A major requirement for humans is a breathable atmosphere for adequate respiratory CO2/O2 gas exchange. In microgravity, despite environmental life support systems regulating air exchange, astronauts complain about air quality, with elevated CO2-levels resulting in detrimental health and performance effects. Using high-fidelity computational fluid dynamics, we create a model of human respiratory ventilation to show how gravity biophysically shapes and drives respiratory exchange on Earth and in microgravity. On Earth, gravity influences gas exchange through buoyancy and biothermal convection, generating a ‘human thermal body plume’ that drives airflow around the human body, and so facilitates effective gas exchange. We show that the absence of biothermal convection in microgravity reduces this airflow around the human body. This impairs gas exchange by creating an environmental breathing deadspace immediately in front of the face, leading to significant CO2-rebreathing, with direct implications for astronaut health and countermeasures.

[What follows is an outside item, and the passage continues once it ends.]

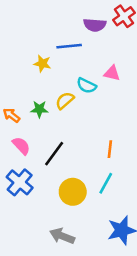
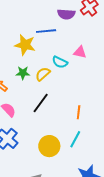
yellow star: (42, 64) -> (25, 45), size x1.5
green star: (39, 109) -> (23, 73), moved
black line: (54, 154) -> (41, 103), moved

This model was also used to estimate engineering requirements for directed external airflow equivalent to that generated by the human thermal body plume to alleviate this problem. Our model further shows that in Earth-normal 1 g, increasing ambient air temperature can also reduce efficient respiratory exchange, resulting in breathing conditions equivalent to those in microgravity, with implications for respiratory health on Earth.
Gravity and human respiration: biophysical limitations in mass transport and exchange in spaceflight environments
Our biophysical model clearly shows and explains how microgravity exposure causes accumulation of respired CO2 at the source of production and underscores the need for new countermeasures capable of eliminating the resulting personal environmental deadspace.